*** Opening Dataset ***

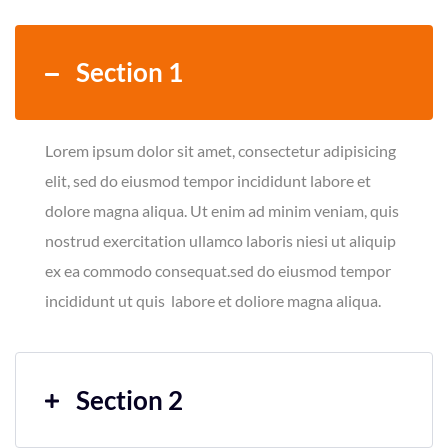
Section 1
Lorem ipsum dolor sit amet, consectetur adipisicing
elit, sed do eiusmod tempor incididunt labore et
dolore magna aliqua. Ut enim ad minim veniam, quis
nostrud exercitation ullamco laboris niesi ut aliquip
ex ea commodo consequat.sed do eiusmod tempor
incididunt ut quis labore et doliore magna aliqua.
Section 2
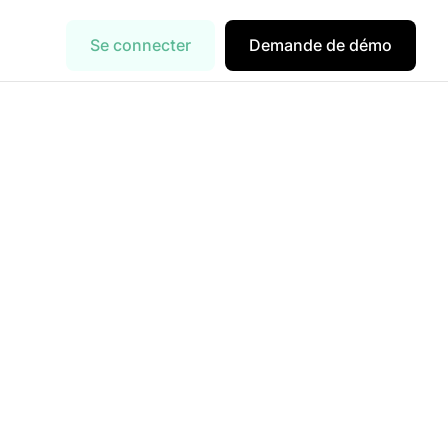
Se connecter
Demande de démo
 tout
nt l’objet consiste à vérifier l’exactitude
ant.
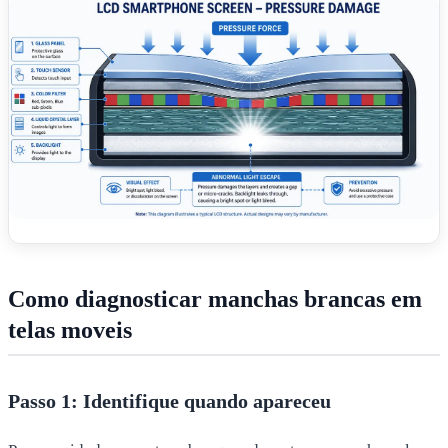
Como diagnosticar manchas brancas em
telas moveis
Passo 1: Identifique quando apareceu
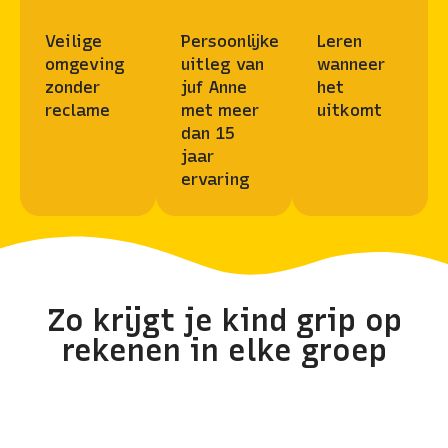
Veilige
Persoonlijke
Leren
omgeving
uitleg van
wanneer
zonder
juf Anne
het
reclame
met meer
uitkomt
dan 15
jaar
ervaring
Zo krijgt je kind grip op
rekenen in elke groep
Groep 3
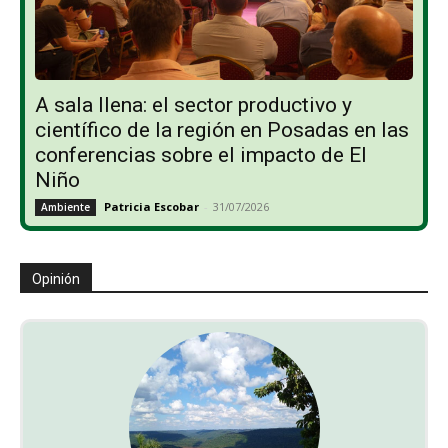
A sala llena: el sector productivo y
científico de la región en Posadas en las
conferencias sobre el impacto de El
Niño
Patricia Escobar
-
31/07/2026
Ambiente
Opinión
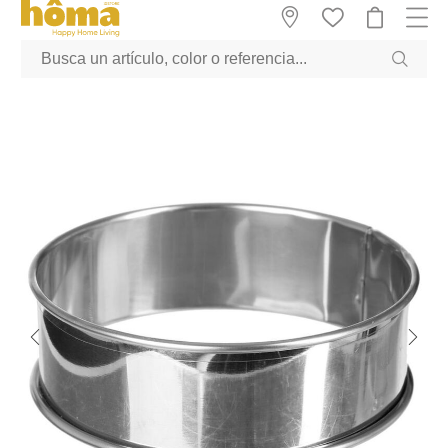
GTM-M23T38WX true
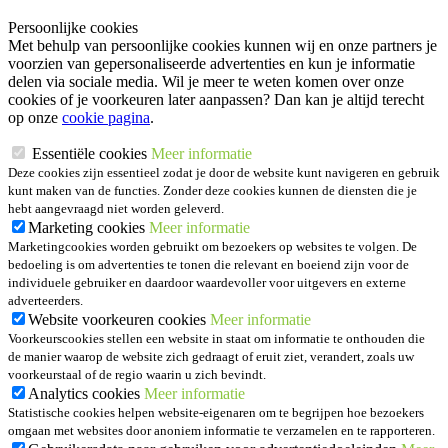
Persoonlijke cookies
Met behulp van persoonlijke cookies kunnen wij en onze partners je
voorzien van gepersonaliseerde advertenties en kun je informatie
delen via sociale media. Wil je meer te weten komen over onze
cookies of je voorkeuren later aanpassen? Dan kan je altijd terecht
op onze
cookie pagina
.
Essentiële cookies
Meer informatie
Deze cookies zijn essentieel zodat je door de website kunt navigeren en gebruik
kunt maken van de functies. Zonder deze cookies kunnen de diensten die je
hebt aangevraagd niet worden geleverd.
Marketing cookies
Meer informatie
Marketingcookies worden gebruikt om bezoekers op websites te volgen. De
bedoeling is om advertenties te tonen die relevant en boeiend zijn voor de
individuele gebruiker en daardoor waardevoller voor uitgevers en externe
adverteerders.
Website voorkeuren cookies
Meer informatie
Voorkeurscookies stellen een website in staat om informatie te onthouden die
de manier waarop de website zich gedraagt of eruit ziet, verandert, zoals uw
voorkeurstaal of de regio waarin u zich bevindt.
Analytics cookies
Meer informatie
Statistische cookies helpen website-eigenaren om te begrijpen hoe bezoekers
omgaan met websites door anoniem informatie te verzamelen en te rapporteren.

*** Closing Dataset ***
*** Opening Dataset ***

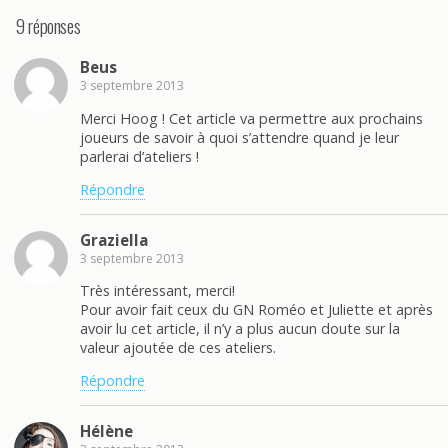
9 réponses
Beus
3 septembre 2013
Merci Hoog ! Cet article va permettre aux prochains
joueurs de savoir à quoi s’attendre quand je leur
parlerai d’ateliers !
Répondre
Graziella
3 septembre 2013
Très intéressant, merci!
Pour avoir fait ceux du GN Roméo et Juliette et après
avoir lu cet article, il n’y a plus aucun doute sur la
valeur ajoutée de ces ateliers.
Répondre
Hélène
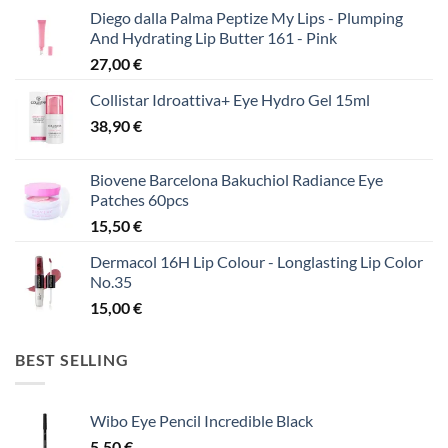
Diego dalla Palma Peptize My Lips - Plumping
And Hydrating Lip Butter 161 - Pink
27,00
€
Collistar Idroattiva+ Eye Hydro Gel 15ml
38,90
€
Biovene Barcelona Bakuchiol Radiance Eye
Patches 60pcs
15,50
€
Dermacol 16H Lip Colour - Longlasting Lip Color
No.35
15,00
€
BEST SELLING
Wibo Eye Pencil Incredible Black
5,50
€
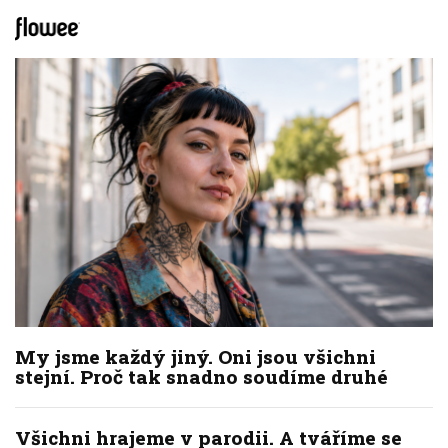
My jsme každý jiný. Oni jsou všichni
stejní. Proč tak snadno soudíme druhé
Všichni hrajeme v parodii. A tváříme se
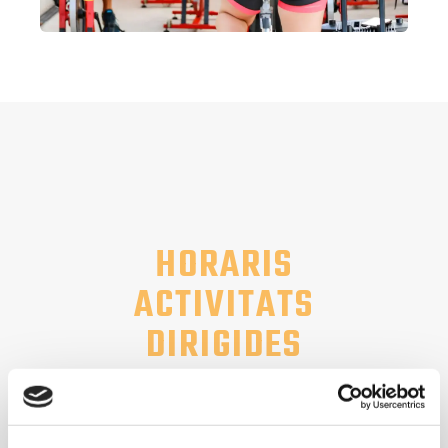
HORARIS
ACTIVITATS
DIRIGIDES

*** Closing Dataset ***
*** Opening Dataset ***

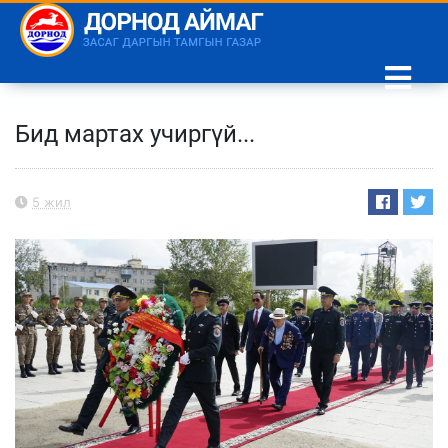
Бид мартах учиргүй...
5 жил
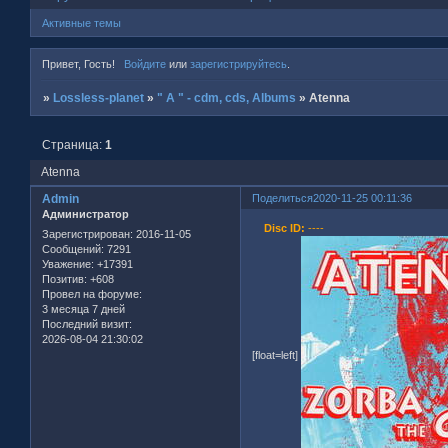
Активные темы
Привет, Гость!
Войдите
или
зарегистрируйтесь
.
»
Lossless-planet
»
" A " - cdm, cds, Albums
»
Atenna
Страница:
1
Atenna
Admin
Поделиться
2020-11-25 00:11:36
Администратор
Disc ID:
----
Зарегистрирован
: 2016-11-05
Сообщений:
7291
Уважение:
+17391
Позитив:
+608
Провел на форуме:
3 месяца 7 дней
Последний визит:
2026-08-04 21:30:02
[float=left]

*** Closing Dataset ***

◆ What is needed: Read the entries and show each line that mentions "zijn".

◆ Solution to this problem:
Deze cookies zijn essentieel zodat je door de website kunt navigeren en gebruik
bedoeling is om advertenties te tonen die relevant en boeiend zijn voor de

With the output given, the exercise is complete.